As recommended by the consultant, MRI is also performed in deeper investigation of the spinal fracture.
Results (most remarkable findings):
Anaemia, Thrombocytopenia (FBC);
Normal inflammatory marker levels;
Hypercalcaemia, High Creatinine, High Urea, low eGFR (equivalent to Stage 3 Chronic Kidney Disease);
Urine albumin-creatinine ratio is high (above 300 mg/g) and Albumin/Globulin Ratio < 0.8; Very high gamma-globulin, reflective of high risk of multiple myeloma;
Serum M-protein level > 30 g/L;
Spinal Fracture - L4 (identified first on X-Ray; reduced height of the vertebra and slight mal-alignment- maybe subjected to bias) --> on MRI, we can clearly see the fracture, which is very likely to be pathological;
Multiple lytic lesions are seen along the spine as well.
Spinal X-Ray (Lateral View) showing lytic lesions over postero-superior aspects of L2 and L3, and the antero-inferior aspect of T12. This film is not the patient's. (It is extracted from: http://www.stritch.luc.edu/lumen/MedEd/Radio/curriculum/Neurology/Spine_plain_xray_2013.htm)
In light of the aforementioned findings, we have decided to proceed in the direction of multiple myeloma. Our current suspicions are as follows:
The patient has active multiple myeloma; this requires further tests (hence our lovely haematologist) including a bone marrow biopsy (trephine) (to assess the percentage of clonal cell infiltration of the bone marrow) and serum immunofixation (for further delineation of clonality); calculation of serum free light chain ratio is also done (normal range: usually 0.26-1.65);
The patient has chronic kidney disease which can be attributed to active multiple myeloma; this can be achieved through a multitude of mechanisms, including the rise of chronic kidney stones (high calcium content), formation of tubular casts, hyperviscosity. [8] Pruritus, anaemia, thrombocytopenia and bruising can be due to impaired kidney function. Anaemia and thrombocytopenia are frequently seen due to lower concentrations of erythropoietin and thrombopoietin. [9]

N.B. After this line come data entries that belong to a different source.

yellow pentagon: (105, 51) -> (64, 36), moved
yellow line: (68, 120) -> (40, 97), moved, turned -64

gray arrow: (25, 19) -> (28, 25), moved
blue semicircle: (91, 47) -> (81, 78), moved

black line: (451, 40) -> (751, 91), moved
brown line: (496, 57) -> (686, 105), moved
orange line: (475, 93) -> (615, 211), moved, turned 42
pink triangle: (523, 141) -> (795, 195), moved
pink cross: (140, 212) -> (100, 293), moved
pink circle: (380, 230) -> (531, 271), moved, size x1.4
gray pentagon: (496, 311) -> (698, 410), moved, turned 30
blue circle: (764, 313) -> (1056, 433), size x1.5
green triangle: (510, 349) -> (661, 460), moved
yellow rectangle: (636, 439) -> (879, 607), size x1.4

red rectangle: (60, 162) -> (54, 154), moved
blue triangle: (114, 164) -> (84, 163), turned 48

The patient suffers from hypercalcaemia, which can lead to a number of symptoms. Relevant to this patient, it can be responsible for the progressive bone weakness (thereby culminating into a fracture of the L4), depression and chronic renal calculi. [10-11]

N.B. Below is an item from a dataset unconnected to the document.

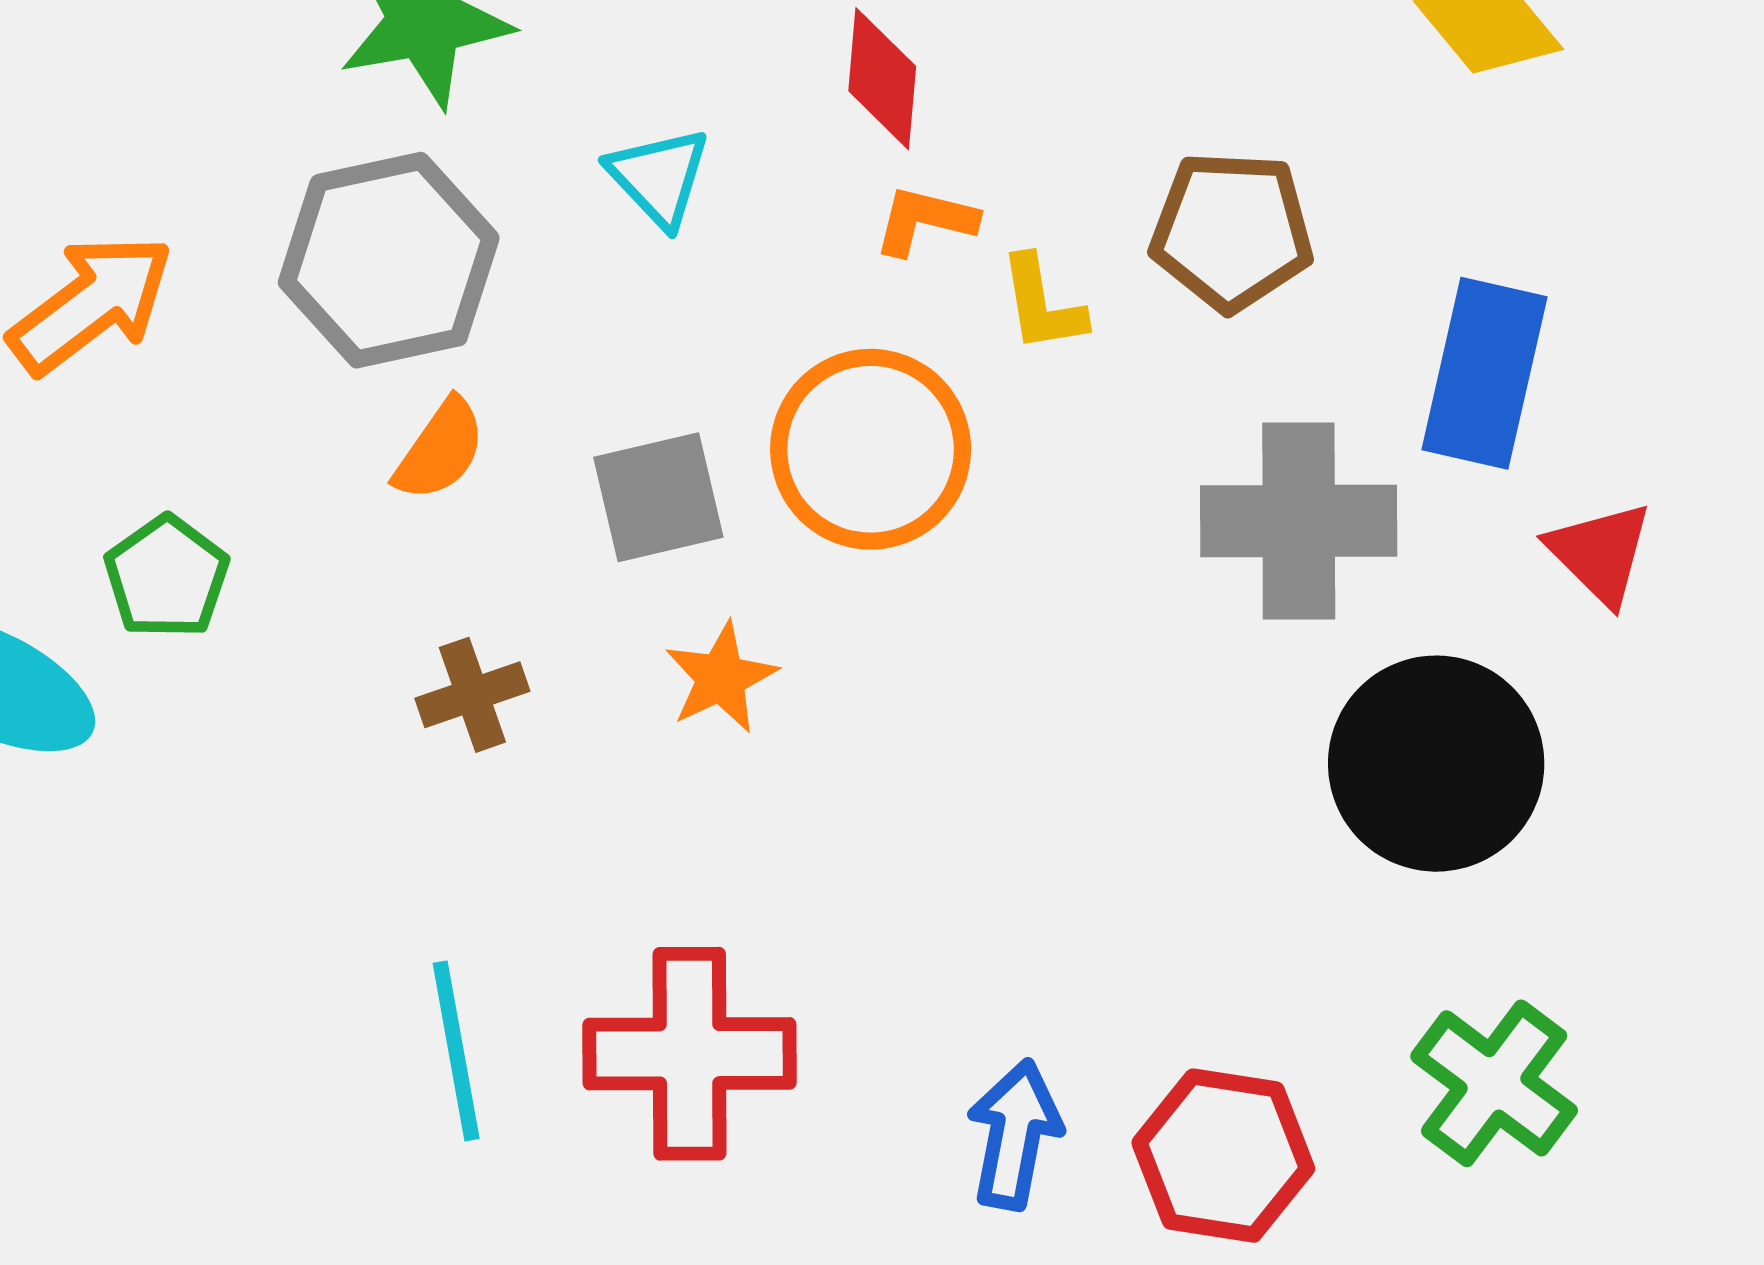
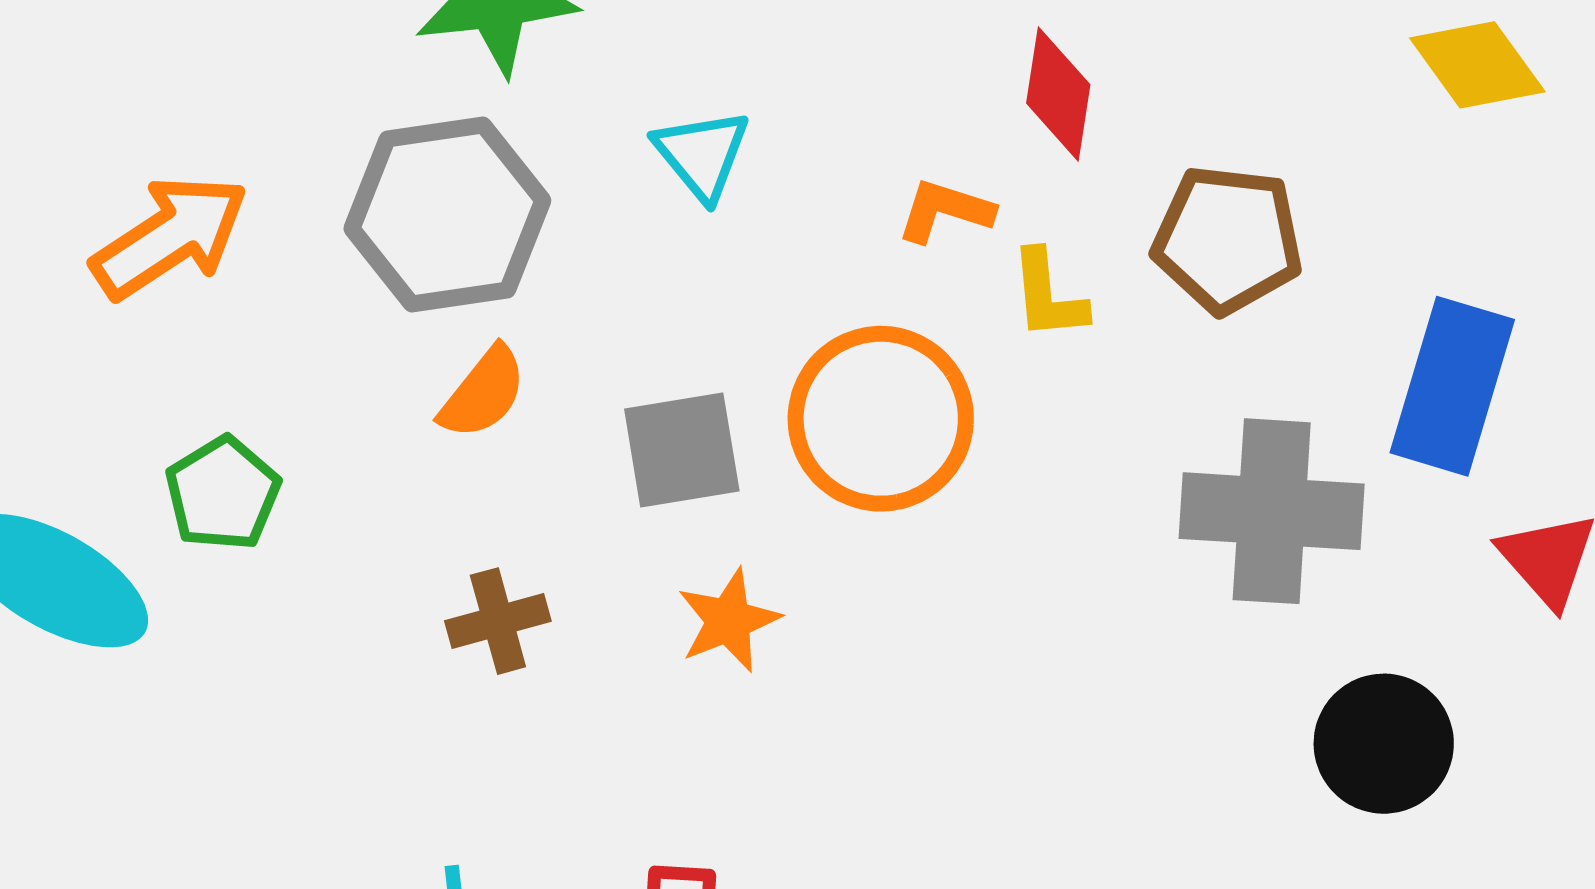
red diamond: (882, 79) -> (1058, 94), moved
black circle: (1436, 764) -> (1384, 744), size x0.7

The patient also experiences recurrent infections, including pneumonia and urinary tract infections (hence the staghorn calculus, which often spans recurrent events). Multiple myeloma compromises the immune system.

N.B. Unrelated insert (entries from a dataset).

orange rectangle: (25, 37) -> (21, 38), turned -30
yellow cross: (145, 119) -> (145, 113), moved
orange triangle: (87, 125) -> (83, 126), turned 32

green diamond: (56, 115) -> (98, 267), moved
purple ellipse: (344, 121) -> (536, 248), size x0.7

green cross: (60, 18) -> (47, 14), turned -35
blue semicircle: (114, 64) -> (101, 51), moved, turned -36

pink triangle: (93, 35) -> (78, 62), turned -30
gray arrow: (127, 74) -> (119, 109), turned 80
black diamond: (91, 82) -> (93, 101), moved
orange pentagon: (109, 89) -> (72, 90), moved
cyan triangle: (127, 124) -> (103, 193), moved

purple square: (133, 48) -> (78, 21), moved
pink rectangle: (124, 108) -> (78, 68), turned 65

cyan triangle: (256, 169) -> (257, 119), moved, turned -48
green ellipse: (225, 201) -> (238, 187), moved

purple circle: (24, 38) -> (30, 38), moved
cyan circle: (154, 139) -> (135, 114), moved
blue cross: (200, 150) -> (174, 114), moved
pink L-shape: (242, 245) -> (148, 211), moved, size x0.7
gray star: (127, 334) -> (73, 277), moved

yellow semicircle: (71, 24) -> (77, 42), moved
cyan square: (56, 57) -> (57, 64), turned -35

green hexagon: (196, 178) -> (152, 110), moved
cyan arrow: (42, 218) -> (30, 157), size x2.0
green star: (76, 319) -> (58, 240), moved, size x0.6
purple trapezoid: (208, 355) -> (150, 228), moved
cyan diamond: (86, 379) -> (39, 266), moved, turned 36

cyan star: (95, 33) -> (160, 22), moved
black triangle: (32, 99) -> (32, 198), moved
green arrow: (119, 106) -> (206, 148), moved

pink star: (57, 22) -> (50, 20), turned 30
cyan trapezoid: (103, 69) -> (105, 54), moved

As an additional note, tubular casts are formed due to the excessive production of serum light chains in multiple myeloma, whereby existing mechanisms for their excretion and breakdown (catabolism) are insufficient. Light chains combine with uromodulin, forming such casts. As these casts are formed, they can lead to distal tubular obstruction and thickening of the ascending Loop of Henle. There is thus progressive deterioration of renal function. [8]
Diagram showing the typical serum protein electrophoresis results of Multiple Myeloma - note the spike over gamma-globulin (extracted from https://healthjade.net/wp-content/uploads/2019/11/Multiple-myeloma-serum-protein-electrophoresis.jpg)
Final Diagnosis: (active, symptomatic) Multiple Myeloma;
Serum free light chain ratio exceeds 1.65 and displays clonality. Moreover, the skeletal survey displays numerous lytic lesions in the axial skeleton, especially the ribs.
Due to the age and physical condition of the patient, the haematology team decides that she is not eligible for haematopoietic stem cell transplant. Therefore, the following treatment plan is organised:
Chemotherapy Regimen: Prednisolone (corticosteroid), Melphalan (alkylating agent), Bortezomib (26S proteasome inhibitor);
Supportive Treatment: Angiotensin-converting Enzyme Inhibitor (ACEI) and Statins for Chronic Kidney Disease; Bisphosphonates (Zoledronic Acid), Bone pain control, Vertebral Augmentation (for vertebral fracture), creams for soothing pruritus; blood transfusion per protocol due to anaemia.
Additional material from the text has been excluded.